`df.filter( pl.lit("some_str").str.contains( pl.col(...) )` does not filter properly #12632

DeflateAwning · 2023-11-22T16:08:30Z

Checks

I have checked that this issue has not already been reported.
I have confirmed this bug exists on the latest version of Polars.

Reproducible example

import polars as pl

df = pl.DataFrame([
	{'name': 'COMPANY A', 'id': 1},
	{'name': 'COMPANY B', 'id': 2},
	{'name': 'COMPANY C', 'id': 3},
])

# this works as expected (returns all rows)
df.filter(
    pl.col('name').str.contains(pl.lit('COMPANY'), literal=True)
)

# this works as expected (returns row with id=2 only)
df.filter(
    pl.col('name').str.contains(pl.lit('B'), literal=True)
)

# this does not work!
# you would expect it to filter the df to row with id=1, but instead it returns all rows
df.filter(
    pl.lit('COMPANY A PLUS EXTRA TEXT').str.contains(pl.col('name'), literal=True)
)

# this does not work!
# you would expect it to filter the df to row with id=2, but instead it returns no rows
df.filter(
    pl.lit('COMPANY B PLUS EXTRA TEXT').str.contains(pl.col('name'), literal=True)
)

Log output

No response

Issue description

When filtering a dataframe to a string literal containing the value within a column, the result behaves unpredictably.

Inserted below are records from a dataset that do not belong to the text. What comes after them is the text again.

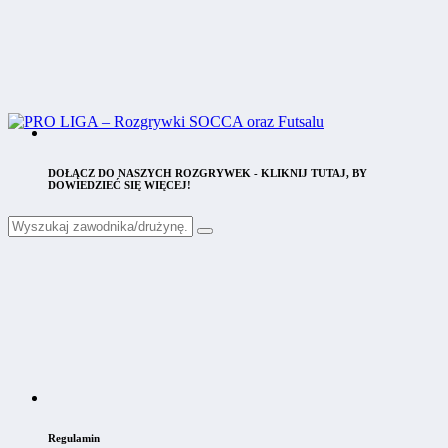
DOŁĄCZ DO NASZYCH ROZGRYWEK - KLIKNIJ TUTAJ, BY
DOWIEDZIEĆ SIĘ WIĘCEJ!
Regulamin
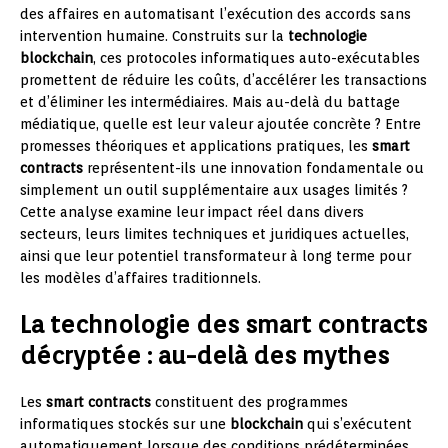
des affaires en automatisant l’exécution des accords sans
intervention humaine. Construits sur la
technologie
blockchain
, ces protocoles informatiques auto-exécutables
promettent de réduire les coûts, d’accélérer les transactions
et d’éliminer les intermédiaires. Mais au-delà du battage
médiatique, quelle est leur valeur ajoutée concrète ? Entre
promesses théoriques et applications pratiques, les
smart
contracts
représentent-ils une innovation fondamentale ou
simplement un outil supplémentaire aux usages limités ?
Cette analyse examine leur impact réel dans divers
secteurs, leurs limites techniques et juridiques actuelles,
ainsi que leur potentiel transformateur à long terme pour
les modèles d’affaires traditionnels.
La technologie des smart contracts
décryptée : au-delà des mythes
Les
smart contracts
constituent des programmes
informatiques stockés sur une
blockchain
qui s’exécutent
automatiquement lorsque des conditions prédéterminées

Note that I would love to see unit test cases added for this, as it's quirky it wasn't noticed earlier (or only just recently broke)

Expected behavior

See expected values in comments in the Reproducable Example section

Installed versions

>>> pl.show_versions()
--------Version info---------
Polars:              0.19.13
Index type:          UInt32
Platform:            Linux-6.1.0-1026-oem-x86_64-with-glibc2.35
Python:              3.9.18 (main, Aug 25 2023, 13:20:14) 
[GCC 11.4.0]

----Optional dependencies----
adbc_driver_sqlite:  <not installed>
cloudpickle:         3.0.0
connectorx:          0.3.2
deltalake:           <not installed>
fsspec:              2023.10.0
gevent:              <not installed>
matplotlib:          3.8.1
numpy:               1.26.2
openpyxl:            3.0.10
pandas:              1.5.3
pyarrow:             11.0.0
pydantic:            <not installed>
pyiceberg:           <not installed>
pyxlsb:              1.0.10
sqlalchemy:          1.4.50
xlsx2csv:            0.8.1
xlsxwriter:          3.0.9

The text was updated successfully, but these errors were encountered:

MarcoGorelli · 2023-11-22T16:20:16Z

Thanks for the report - if you run

In [59]: df.select(
    ...:     pl.lit('COMPANY A PLUS EXTRA TEXT').str.contains(pl.col('name'), literal=True)
    ...: )
Out[59]:
shape: (1, 1)
┌─────────┐
│ literal │
│ ---     │
│ bool    │
╞═════════╡
│ true    │
└─────────┘

then the output is a single row

What you probably want to do is add an extra column first, so it gets broadcast to the right length, before you do the filtering:

In [64]: df.with_columns(name_with_extra_text=pl.lit('COMPANY A PLUS EXTRA TEXT')).filter(
    ...:     pl.col('name_with_extra_text').str.contains(pl.col('name'), literal=True)
    ...: )
Out[64]:
shape: (1, 3)
┌───────────┬─────┬───────────────────────────┐
│ name      ┆ id  ┆ name_with_extra_text      │
│ ---       ┆ --- ┆ ---                       │
│ str       ┆ i64 ┆ str                       │
╞═══════════╪═════╪═══════════════════════════╡
│ COMPANY A ┆ 1   ┆ COMPANY A PLUS EXTRA TEXT │
└───────────┴─────┴───────────────────────────┘

Having said that, maybe Expr.str.contains should raise if pattern is longer than self, or broadcast to the length of pattern? @reswqa

DeflateAwning · 2023-11-22T16:45:02Z

I think that it should broadcast to the length. My intuition suggests that what I wrote should function properly.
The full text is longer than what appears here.